Well it’s been a while, but I switched cabinet shops. I went from a laminate commercial shop to a more traditional cabinet shop. This is the first time I’ve really changed jobs as an adult so it is still a little weird. I made the switch back in March, but I still feel a bit out of place. This shop has been established for a long time (about 50 years or 3 generations). I’ve got my feet planted stable enough now and I think I’ve proven my skill set to them. I do have fears about the politics though. There is a lot of jealousy and bickering that goes on between coworkers. I’m not for sure how to address it or if I should. Normally I wouldn’t care that people were bickering, but I have been asked several times by the shop foreman about my coworkers behavior. I feel at a loss for words really. Any advice or comments would be appreciated.



4 comments so far

View pintodeluxe's profile

pintodeluxe

3318 posts in 1438 days


#1 posted 1027 days ago

Just be honest with the foreman. If you weed out one bad apple, the workplace environment might improve drastically.

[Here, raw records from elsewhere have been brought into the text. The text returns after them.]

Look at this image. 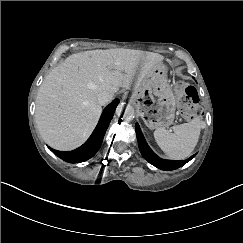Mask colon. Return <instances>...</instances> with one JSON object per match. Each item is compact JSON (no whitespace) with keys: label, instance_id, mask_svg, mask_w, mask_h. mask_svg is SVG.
Here are the masks:
<instances>
[{"label":"colon","instance_id":"5ec220e1","mask_svg":"<svg viewBox=\"0 0 243 243\" xmlns=\"http://www.w3.org/2000/svg\"><path fill=\"white\" fill-rule=\"evenodd\" d=\"M175 95L183 118L193 120L200 116V109L197 106V92L193 87L178 83L175 87Z\"/></svg>","mask_w":243,"mask_h":243}]
</instances>
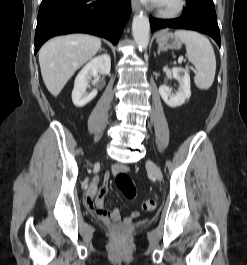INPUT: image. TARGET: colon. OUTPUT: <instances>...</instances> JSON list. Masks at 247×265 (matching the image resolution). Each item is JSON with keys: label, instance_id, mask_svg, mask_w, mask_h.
Returning a JSON list of instances; mask_svg holds the SVG:
<instances>
[{"label": "colon", "instance_id": "colon-1", "mask_svg": "<svg viewBox=\"0 0 247 265\" xmlns=\"http://www.w3.org/2000/svg\"><path fill=\"white\" fill-rule=\"evenodd\" d=\"M115 183L125 198L134 200L137 196V189L132 178L125 172H120L116 175ZM157 202L155 199H147L143 203L145 211H152L156 208Z\"/></svg>", "mask_w": 247, "mask_h": 265}]
</instances>
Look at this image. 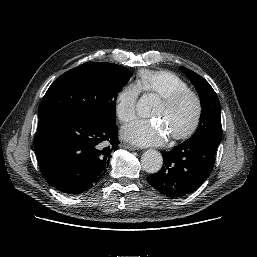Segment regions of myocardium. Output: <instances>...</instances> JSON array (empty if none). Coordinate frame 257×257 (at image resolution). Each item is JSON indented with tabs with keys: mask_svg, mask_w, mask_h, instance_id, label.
Instances as JSON below:
<instances>
[{
	"mask_svg": "<svg viewBox=\"0 0 257 257\" xmlns=\"http://www.w3.org/2000/svg\"><path fill=\"white\" fill-rule=\"evenodd\" d=\"M186 98H191L195 102V106H196L195 115L192 122L184 131L171 136V138L174 140L186 139L189 136H191L193 132L197 129L203 115L202 99L199 96V94L196 93L195 91L190 89H185V90L177 91L167 96L161 97V100H160L164 105L168 107H173Z\"/></svg>",
	"mask_w": 257,
	"mask_h": 257,
	"instance_id": "1",
	"label": "myocardium"
}]
</instances>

-- Willie, Washington "If You Choose Not To Decide, You Still Have Made a Choice" - Rush

View rhybeka's profile

rhybeka

261 posts in 1746 days


#2 posted 1026 days ago

I agree with Pinto – no matter what size the company, politics are an issue… I work in a building of a few thousand people, but even within my group there’s politics – some of it’s just basic noise reduction (ie too many personal conversations floating over the walls that I don’t want to be a part of but have no choice). Just be honest, and if you have a frustration, voice it. Too many times management is unaware if there is an issue because they aren’t around when there are confrontations or arguments. Choose your words carefully just to make sure you are clear to the foreman about what is going on, and try to stay as unbiased as possible :)

-- aspiring jill of all trades

View exelectrician's profile

exelectrician

1520 posts in 1052 days


#3 posted 1026 days ago

I think they are amazed at your quality work so they are at a loss because they realize that you will be pushing one of them out the door pretty soon, just do your best every day, and it will all fall into place naturally.

-- Love thy neighbour as thyself

View vipond33's profile

vipond33

1405 posts in 1122 days


#4 posted 1022 days ago

To begin with, the word politics always means power struggles. I have worked in over a dozen shops in my career and have observed just about every situation in that regard, from huge shops to very small, new ventures to 50 plus years like yours.
Look for the real source of the problem. It may come right from the top (the owner) it may be only certain individuals, in the worst case it’s your boss.
Smile and be noncommittal to your foreman and also to others that want you to form alliances.
Do your best work and to any that rub you the wrong way, kill them with kindness. Keep your head down and make no enemies, but do make some friends.
When you are firmly established by virtue of your work and moderation in all things, then you can have a say for you’ll have earned the respect necessary to make a difference.
Give it some time but if all else fails, move on, for it’s no fun working in a poisonous atmosphere.